The catch: the value is inseparable from being a Microsoft shop. Outside that ecosystem, you're paying for integration depth you can't use.
What actually locks you in
Here's the part the "just use your existing cloud" advice misses. The model isn't the lock-in — Claude is portable by definition, since it's the same Messages API on all three with only the endpoint and model-ID format changing. The lock-in is the orchestration and governance layer you build on top.
Bedrock's Automated Reasoning checks — formal-logic verification of model outputs, the only guardrail of its kind — are genuinely differentiated, and a compliance argument built on them doesn't move to another cloud. Foundry's Entra-bound agent identities are, by design, not going anywhere. That is where the eighteen-month re-platforming project comes from — not the weights, the wiring.
If you'd rather not rent the wiring at all, the alternative is assembling it yourself: serverless inference APIs for raw token throughput, or self-hosted serving engines when you want the model on your own metal. The managed platforms are worth it precisely because the runtime, memory, and governance are the hard parts — but that's also exactly why they're the parts that bind you.
How to actually choose
- Your data and IAM already live in one cloud → use that cloud. This advice is correct; it's just not the whole answer. Start here, then check the runtime fits before you commit.
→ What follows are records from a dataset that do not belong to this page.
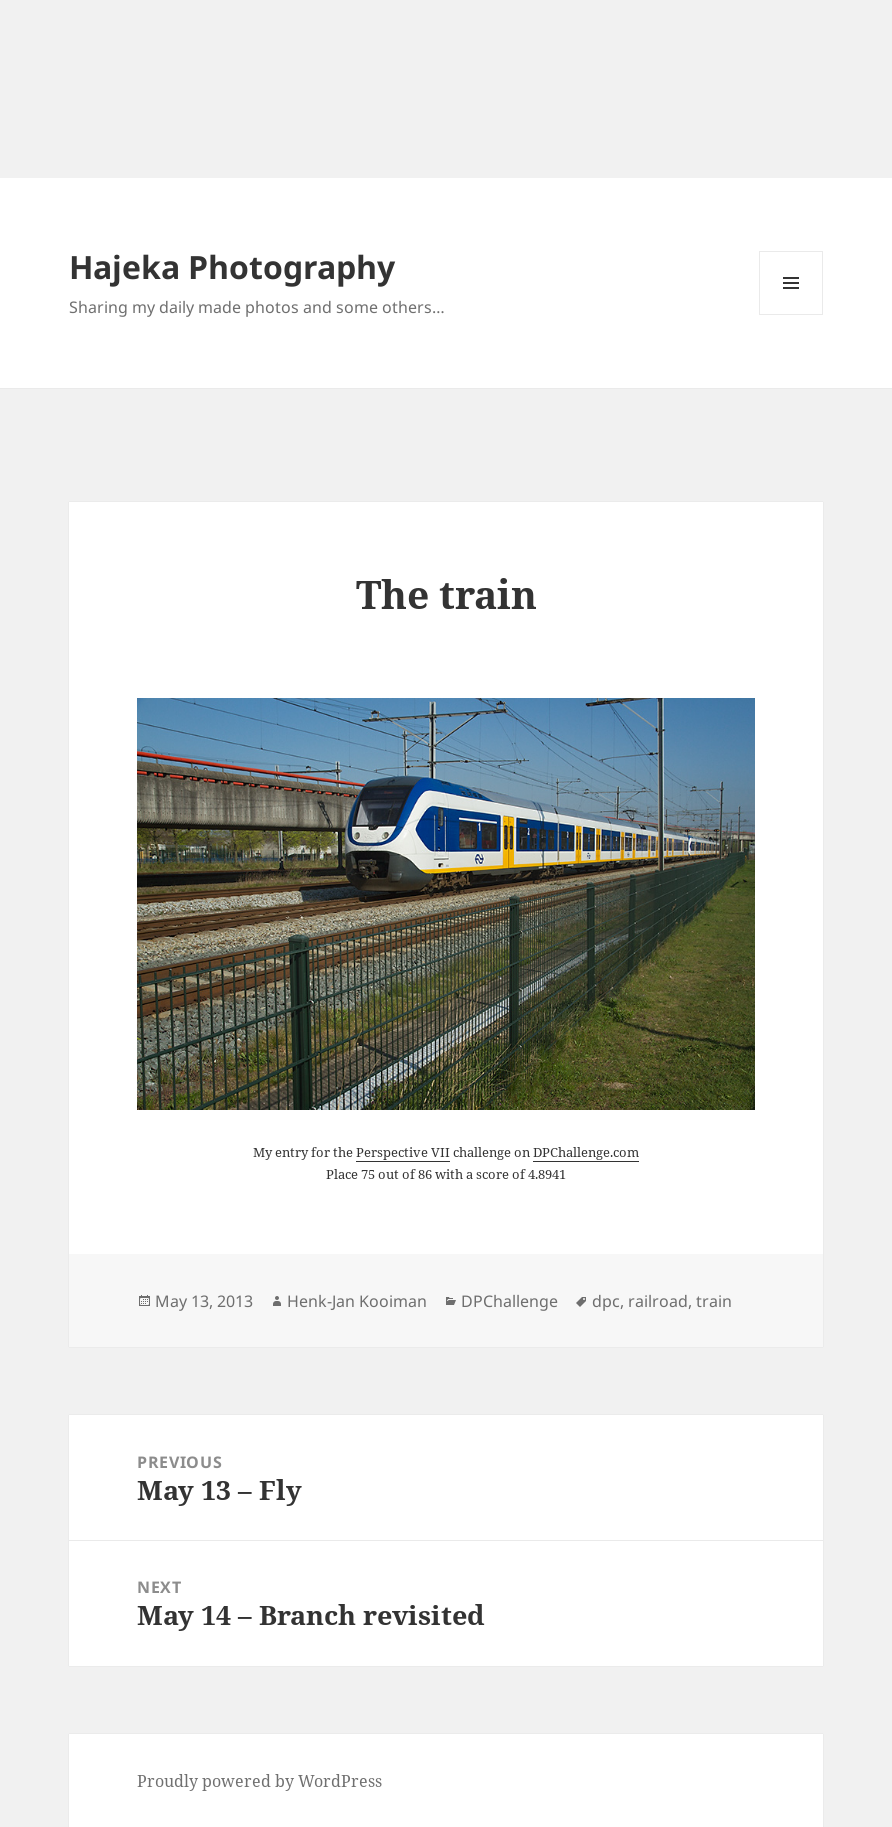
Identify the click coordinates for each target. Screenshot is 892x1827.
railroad (658, 1301)
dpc (606, 1301)
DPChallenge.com (586, 1152)
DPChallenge (509, 1301)
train (714, 1301)
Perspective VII (403, 1152)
- You have an opinionated agent framework already (Strands, LangGraph, CrewAI) → AWS Bedrock AgentCore. It hosts your code without forcing a rewrite.
- You're building greenfield and want an open, code-first agent stack → Vertex AI with ADK and A2A. Best inter-agent story, fewest proprietary assumptions about agents — at the cost of Gemini gravity.
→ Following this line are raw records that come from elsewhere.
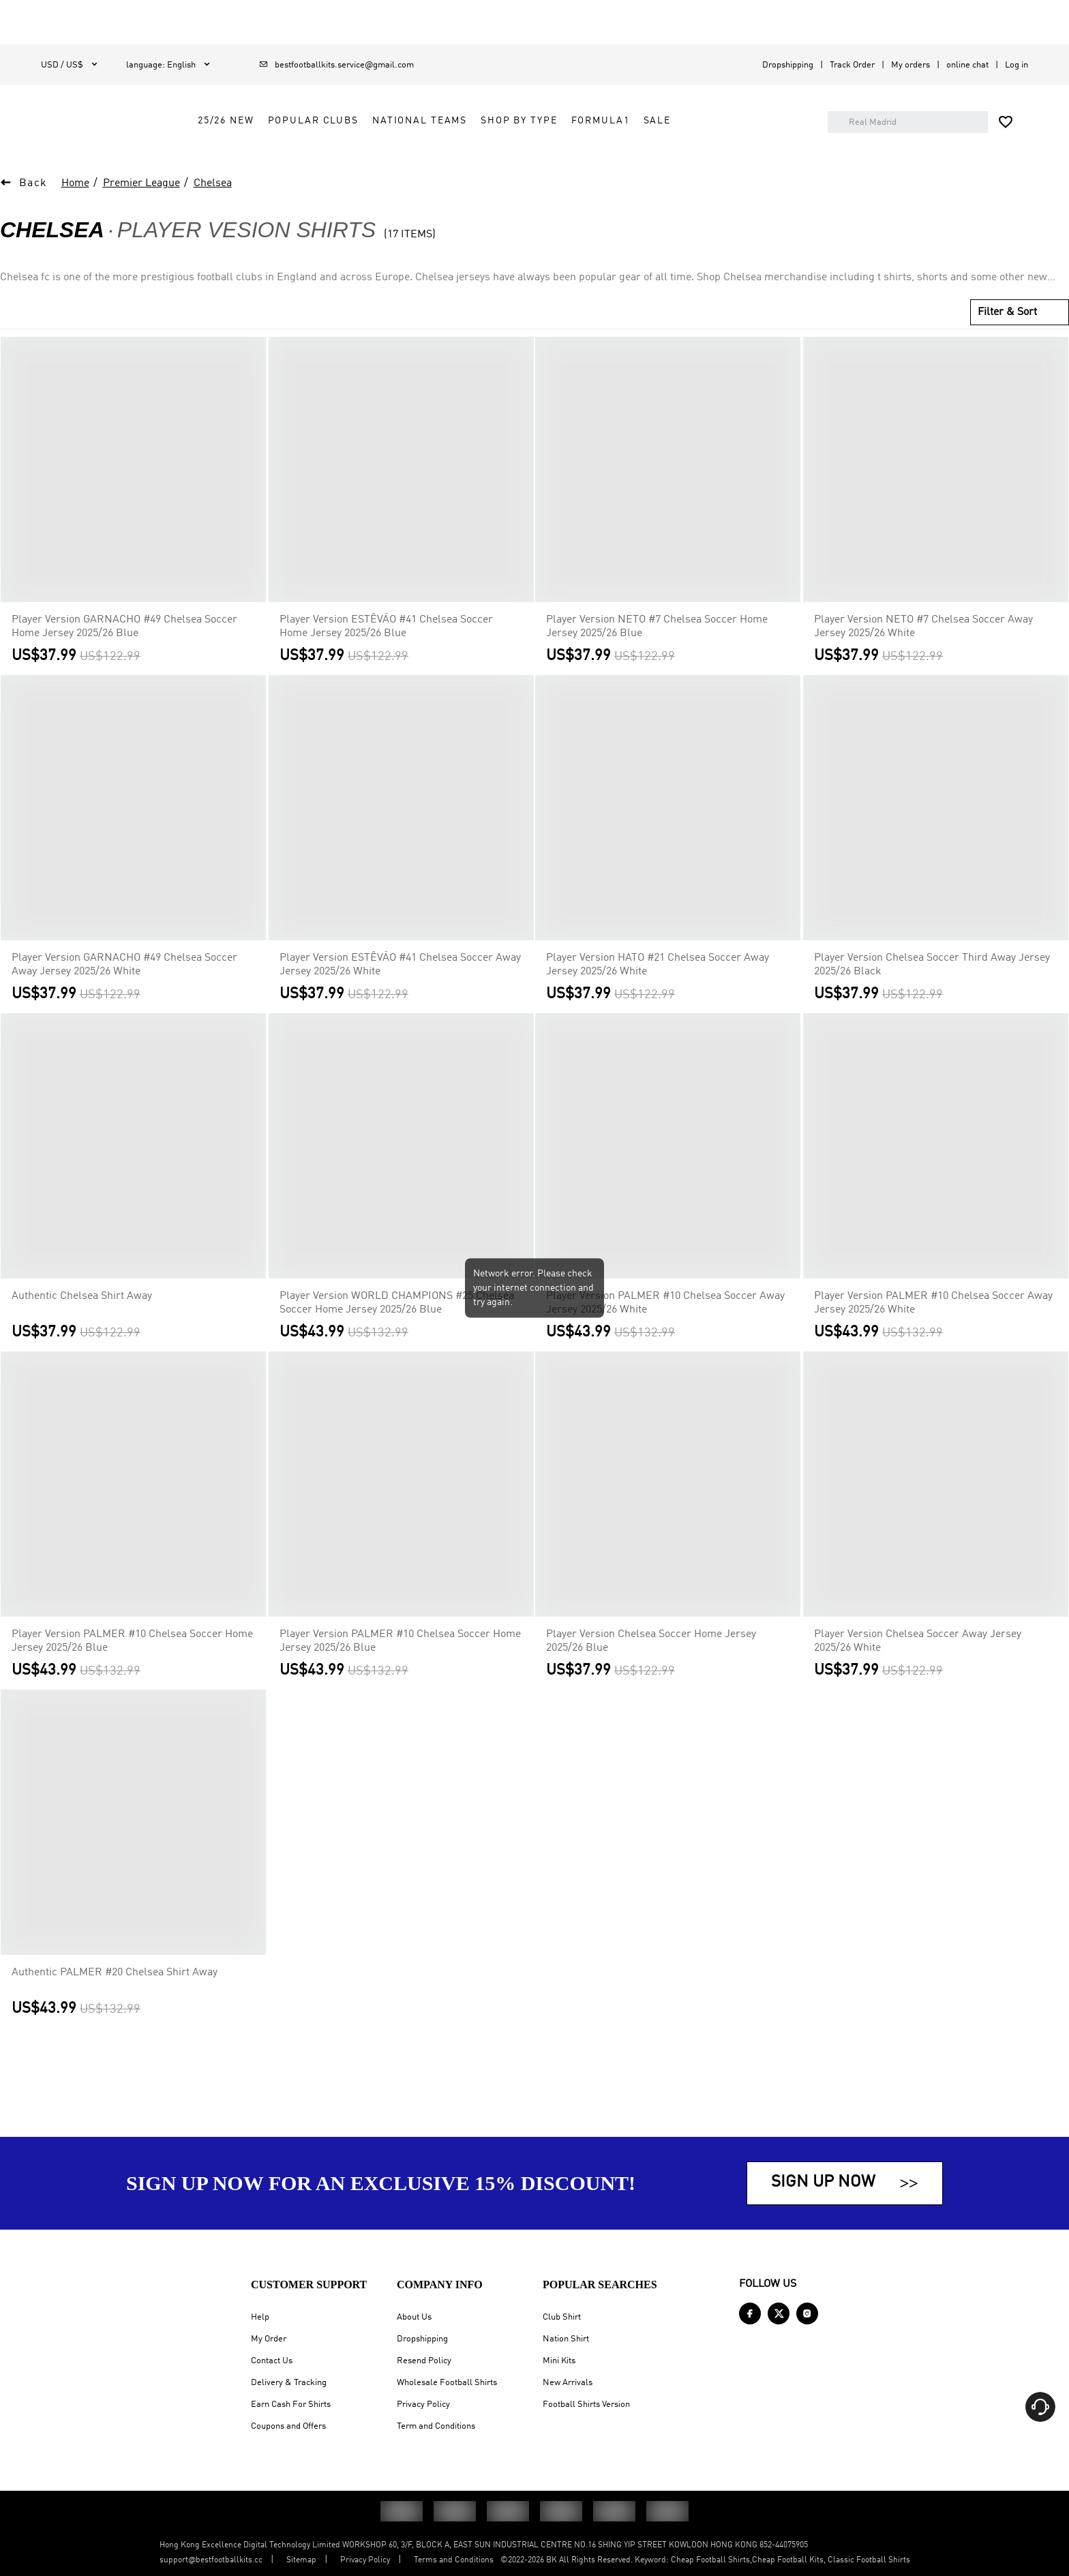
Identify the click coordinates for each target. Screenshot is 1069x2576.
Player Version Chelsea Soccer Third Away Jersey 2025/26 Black (932, 989)
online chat (967, 65)
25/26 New (302, 138)
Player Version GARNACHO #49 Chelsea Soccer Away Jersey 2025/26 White (124, 989)
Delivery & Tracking (289, 2382)
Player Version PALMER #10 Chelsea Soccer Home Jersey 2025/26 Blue (132, 1665)
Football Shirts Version (586, 2404)
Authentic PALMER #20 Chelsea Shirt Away (114, 1997)
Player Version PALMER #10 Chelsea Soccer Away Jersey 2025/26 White (665, 1327)
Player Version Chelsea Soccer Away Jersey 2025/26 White (917, 1665)
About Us (414, 2317)
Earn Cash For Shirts (291, 2404)
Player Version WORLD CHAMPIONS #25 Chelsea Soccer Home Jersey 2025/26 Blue (397, 1327)
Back (33, 208)
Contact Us (271, 2360)
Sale (733, 138)
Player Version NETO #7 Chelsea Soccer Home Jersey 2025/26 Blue (657, 651)
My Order (268, 2339)
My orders (910, 65)
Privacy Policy (423, 2404)
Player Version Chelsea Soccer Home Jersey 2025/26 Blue (651, 1665)
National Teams (496, 138)
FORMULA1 (677, 138)
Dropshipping (787, 65)
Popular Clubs (389, 138)
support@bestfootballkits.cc (211, 2560)
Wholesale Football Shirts (447, 2382)
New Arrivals (567, 2382)
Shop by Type (595, 138)
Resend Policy (424, 2360)
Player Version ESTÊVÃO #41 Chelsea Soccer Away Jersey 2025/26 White (400, 989)
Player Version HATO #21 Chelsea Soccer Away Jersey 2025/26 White (657, 989)
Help (260, 2317)
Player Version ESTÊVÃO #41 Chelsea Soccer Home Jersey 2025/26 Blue (386, 651)
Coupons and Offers (288, 2426)
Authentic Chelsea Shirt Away (82, 1320)
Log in (1016, 65)
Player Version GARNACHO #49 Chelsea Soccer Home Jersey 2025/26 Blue (124, 651)
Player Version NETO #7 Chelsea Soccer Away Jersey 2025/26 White (923, 651)
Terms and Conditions (454, 2560)
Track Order (852, 65)
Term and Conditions (436, 2426)
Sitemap (301, 2560)
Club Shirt (562, 2317)
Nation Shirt (566, 2339)
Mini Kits (559, 2360)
- Your org runs on Microsoft 365 and your security team audits Entra → Azure Foundry. The agent identity and Office integration are the differentiator nobody else can match.
- Your hard requirement is verifiable, auditable output → Bedrock, for Automated Reasoning checks.
- You need the broadest possible model catalog under one contract → Foundry, by a distance.
The honest version of the cliché is this: pick the cloud holding your data, then look hard at the agent runtime before you write orchestration you can't carry out the door. The models are a commodity. The runtime is the marriage.